# PROMPT
Below are the records; pull every line that includes "mint".
DATA LISTING: Begin
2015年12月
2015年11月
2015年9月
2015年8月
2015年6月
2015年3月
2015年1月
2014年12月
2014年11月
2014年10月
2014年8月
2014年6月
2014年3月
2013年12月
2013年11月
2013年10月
DATA LISTING: End
DATA LISTING: Begin
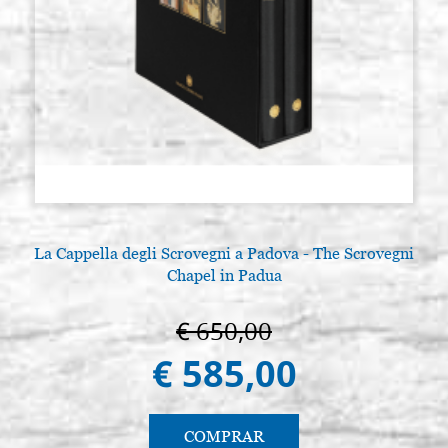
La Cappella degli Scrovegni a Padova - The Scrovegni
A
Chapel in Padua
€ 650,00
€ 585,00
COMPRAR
DATA LISTING: End
DATA LISTING: Begin
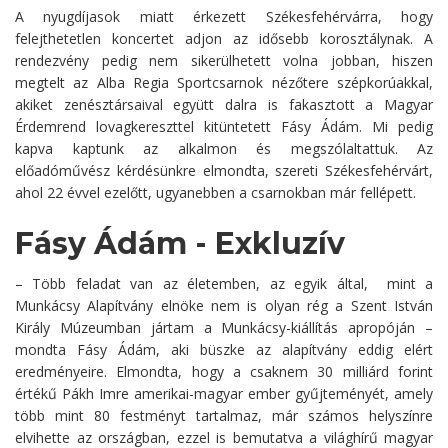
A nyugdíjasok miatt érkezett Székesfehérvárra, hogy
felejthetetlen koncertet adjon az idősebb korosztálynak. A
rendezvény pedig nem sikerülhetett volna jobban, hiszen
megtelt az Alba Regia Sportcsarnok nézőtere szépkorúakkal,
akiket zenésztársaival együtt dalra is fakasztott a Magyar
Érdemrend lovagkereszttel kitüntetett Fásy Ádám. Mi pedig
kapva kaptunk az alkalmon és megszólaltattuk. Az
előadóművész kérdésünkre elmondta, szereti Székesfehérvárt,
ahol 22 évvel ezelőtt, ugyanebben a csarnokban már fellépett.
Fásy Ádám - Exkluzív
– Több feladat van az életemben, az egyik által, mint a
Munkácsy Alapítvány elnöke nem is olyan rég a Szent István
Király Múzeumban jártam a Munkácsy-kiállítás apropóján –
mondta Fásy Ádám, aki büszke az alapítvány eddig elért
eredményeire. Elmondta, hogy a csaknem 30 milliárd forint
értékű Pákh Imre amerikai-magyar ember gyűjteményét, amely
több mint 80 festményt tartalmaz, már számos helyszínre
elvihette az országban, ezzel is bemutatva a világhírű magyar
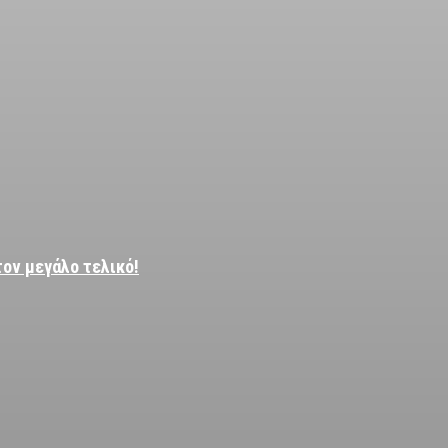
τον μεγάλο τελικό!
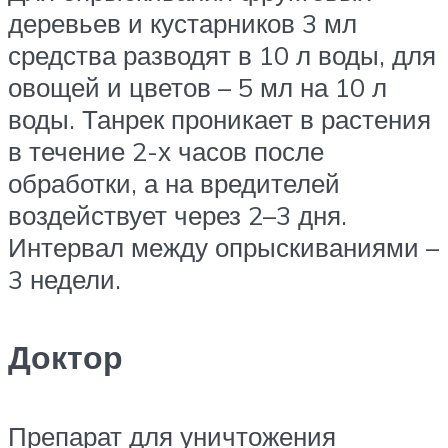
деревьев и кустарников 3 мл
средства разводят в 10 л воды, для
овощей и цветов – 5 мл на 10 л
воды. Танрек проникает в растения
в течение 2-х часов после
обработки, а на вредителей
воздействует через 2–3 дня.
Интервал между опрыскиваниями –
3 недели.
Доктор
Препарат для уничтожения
DATA LISTING: End
# ANSWER BOX
– Több feladat van az életemben, az egyik által, mint a
több mint 80 festményt tartalmaz, már számos helyszínre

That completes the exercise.